If the main message sometimes seems a bit obscured sometimes by cool fun stories and colourful characters, well, that's something I guess I can live with and it is certainly part of the TED ethos of embedding ideas into very personal stories. The real problem I have with the book is that as a book rather than a TED talk it very definitely needs a solid bibliography and accurate citations if it's going to establish and maintain credibility with anyone. I'm not saying I don't believe the claims that Grossman makes about climate change and rising sea levels, because I do, but I still think is important to back up such claims with direct links to the science itself.
At very least, if climate skeptics are reading this they will be more likely to be convinced if they can track back to the research. Or maybe not, which is the sad case with climate skeptics. But I still would like to see actual citations in the text rather than the typical "research says" or "recently it was shown."
Would I recommend this book to people interested in climate science and the state of our oceans? If you already know a lot about these topics, not really. It you would like to get up to speed in a hurray, then actually this book is a pretty decent way to do this.
As for TED books in general, while it might be wise to avoid the more conceptual and pop-cultural examinations of serious topics, at very least this example of the TED beast is quite respectable.
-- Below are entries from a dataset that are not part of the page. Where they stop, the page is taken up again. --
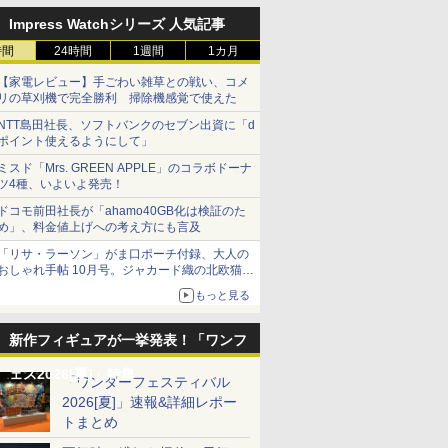
Impress Watchシリーズ 人気記事
時間
24時間
1週間
1カ月
【家電レビュー】手ごわい雑草との戦い、コメ
リの草刈機で完全勝利 掃除機感覚で使えた
NTT島田社長、ソフトバンクのセブン出資に「d
ポイント使えるようにして」
ミスド「Mrs. GREEN APPLE」のコラボドーナ
ツ4種、いよいよ発売！
ドコモ前田社長が「ahamo40GB化は検証のた
め」、料金値上げへの考え方にも言及
「リサ・ラーソン」がま口ポーチ付録、大人の
おしゃれ手帖 10月号。ジャカード織の北欧猫デ
ザイン
もっと見る
新作フィギュアが一挙発表！「ワンフ
ェス2026[夏]」特集
「ワンダーフェスティバル
2026[夏]」速報&詳細レポー
トまとめ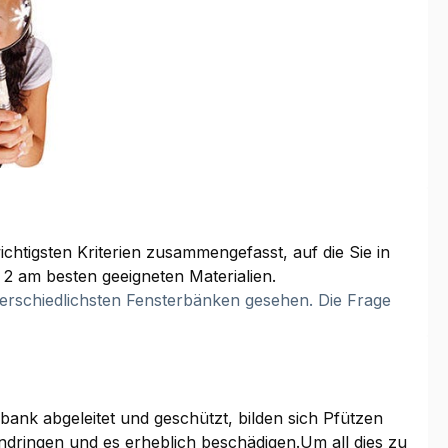
chtigsten Kriterien zusammengefasst, auf die Sie in
 2 am besten geeigneten Materialien.
terschiedlichsten Fensterbänken gesehen. Die Frage
nk abgeleitet und geschützt, bilden sich Pfützen
dringen und es erheblich beschädigen.Um all dies zu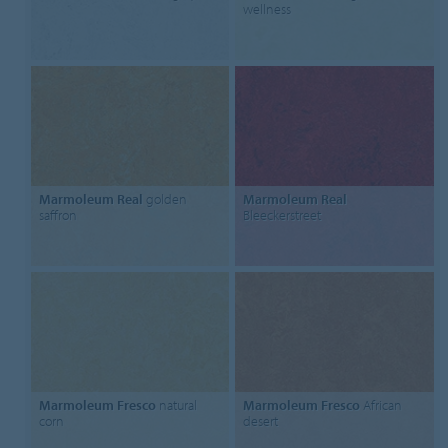
wellness
Marmoleum Real
golden
Marmoleum Real
saffron
Bleeckerstreet
Marmoleum Fresco
natural
Marmoleum Fresco
African
corn
desert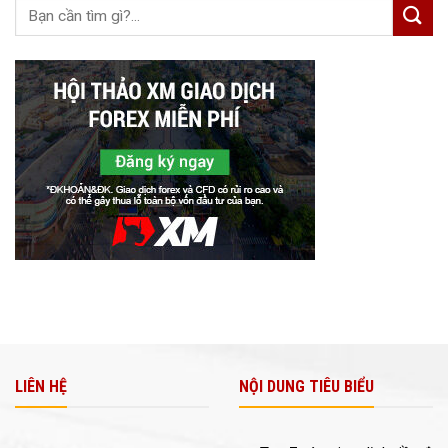
LIÊN HỆ
NỘI DUNG TIÊU BIỂU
Perhaps closer to what TED was initially conceived of rather than what it has evolved into. I definitely wouldn't mind seeing more TED books in this vein.
Usually, I would talk about what kinds of libraries should consider purchasing the item under review but since this book is only available as a Kindle Single, through iBooks or via the TED Books app, none of which are really particularly accessible to libraries and their patrons, I'll pass on that, perhaps preferring to break up with ebooks in my librarian capacity.
Grossman, Daniel. Deep Water: As Polar Ice Melts, Scientists Debate How High Our Oceans Will Rise. New York: TED Conferences, 2012. 53pp.
(PDF version of book provided by publisher.)
Update 2012.08.08: Added links to the book trailer and website.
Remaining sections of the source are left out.